Subject: Re: [PATCH v6 03/11] mm, x86: Add support for eXclusive Page Frame
 Ownership (XPFO)
To: Tycho Andersen <tycho@docker.com>
References: <20170907173609.22696-1-tycho@docker.com>
 <20170907173609.22696-4-tycho@docker.com>
 <34454a32-72c2-c62e-546c-1837e05327e1@intel.com>
 <20170920223452.vam3egenc533rcta@smitten>
Cc: linux-kernel@vger.kernel.org, linux-mm@kvack.org,
        kernel-hardening@lists.openwall.com,
        Marco Benatto <marco.antonio.780@gmail.com>,
        Juerg Haefliger <juerg.haefliger@canonical.com>, x86@kernel.org
From: Dave Hansen <dave.hansen@intel.com>
Message-ID: <97475308-1f3d-ea91-5647-39231f3b40e5@intel.com>
Date: Wed, 20 Sep 2017 16:21:15 -0700
User-Agent: Mozilla/5.0 (X11; Linux x86_64; rv:52.0) Gecko/20100101
 Thunderbird/52.3.0
MIME-Version: 1.0
In-Reply-To: <20170920223452.vam3egenc533rcta@smitten>
Content-Type: text/plain; charset=utf-8
Content-Language: en-US
Content-Transfer-Encoding: 7bit
Sender: linux-kernel-owner@vger.kernel.org
Content-Length: 3831
Lines: 95

On 09/20/2017 03:34 PM, Tycho Andersen wrote:
>> I really have to wonder whether there are better ret2dir defenses than
>> this.  The allocator just seems like the *wrong* place to be doing this
>> because it's such a hot path.
> 
> This might be crazy, but what if we defer flushing of the kernel
> ranges until just before we return to userspace? We'd still manipulate
> the prot/xpfo bits for the pages, but then just keep a list of which
> ranges need to be flushed, and do the right thing before we return.
> This leaves a little window between the actual allocation and the
> flush, but userspace would need another thread in its threadgroup to
> predict the next allocation, write the bad stuff there, and do the
> exploit all in that window.

I think the common case is still that you enter the kernel, allocate a
single page (or very few) and then exit.  So, you don't really reduce
the total number of flushes.

Just think of this in terms of IPIs to do the remote TLB flushes.  A CPU
can do roughly 1 million page faults and allocations a second.  Say you
have a 2-socket x 28-core x 2 hyperthead system = 112 CPU threads.
That's 111M IPI interrupts/second, just for the TLB flushes, *ON* *EACH*
*CPU*.

I think the only thing that will really help here is if you batch the
allocations.  For instance, you could make sure that the per-cpu-pageset
lists always contain either all kernel or all user data.  Then remap the
entire list at once and do a single flush after the entire list is consumed.

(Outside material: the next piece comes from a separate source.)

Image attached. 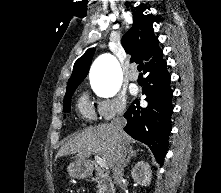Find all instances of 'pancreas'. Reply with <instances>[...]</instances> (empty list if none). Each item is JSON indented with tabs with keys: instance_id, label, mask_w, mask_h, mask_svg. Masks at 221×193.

>> Why do you even bother keeping large pages around?  Won't the entire
>> kernel just degrade to using 4k everywhere, eventually?
> 
> Isn't that true of large pages in general? Is there something about
> xpfo that makes this worse? I thought this would only split things if
> they had already been split somewhere else, and the protection can't
> apply to the whole huge page.

Even though the kernel gives out 4k pages, it still *maps* them in the
kernel linear direct map with the largest size available.  My 16GB
laptop, for instance, has 3GB of 2MB transparent huge pages, but the
rest is used as 4k pages.  Yet, from /proc/meminfo:

DirectMap4k:      665280 kB
DirectMap2M:    11315200 kB
DirectMap1G:     4194304 kB

Your code pretty much forces 4k pages coming out of the allocator to be
mapped with 4k mappings.
>>> +inline void xpfo_flush_kernel_tlb(struct page *page, int order)
>>> +{
>>> +	int level;
>>> +	unsigned long size, kaddr;
>>> +
>>> +	kaddr = (unsigned long)page_address(page);
>>> +
>>> +	if (unlikely(!lookup_address(kaddr, &level))) {
>>> +		WARN(1, "xpfo: invalid address to flush %lx %d\n", kaddr, level);
>>> +		return;
>>> +	}
>>> +
>>> +	switch (level) {
>>> +	case PG_LEVEL_4K:
>>> +		size = PAGE_SIZE;
>>> +		break;
>>> +	case PG_LEVEL_2M:
>>> +		size = PMD_SIZE;
>>> +		break;
>>> +	case PG_LEVEL_1G:
>>> +		size = PUD_SIZE;
>>> +		break;
>>> +	default:
>>> +		WARN(1, "xpfo: unsupported page level %x\n", level);
>>> +		return;
>>> +	}
>>> +
>>> +	flush_tlb_kernel_range(kaddr, kaddr + (1 << order) * size);
>>> +}
>>
>> I'm not sure flush_tlb_kernel_range() is the best primitive to be
>> calling here.
>>
>> Let's say you walk the page tables and find level=PG_LEVEL_1G.  You call
>> flush_tlb_kernel_range(), you will be above
>> tlb_single_page_flush_ceiling, and you will do a full TLB flush.  But,
>> with a 1GB page, you could have just used a single INVLPG and skipped
>> the global flush.
>>
>> I guess the cost of the IPI is way more than the flush itself, but it's
>> still a shame to toss the entire TLB when you don't have to.
> 
> Ok, do you think it's worth making a new helper for others to use? Or
> should I just keep the logic in this function?

I'd just leave it in place.  Most folks already have a PTE when they do
the invalidation, so this is a bit of a weirdo.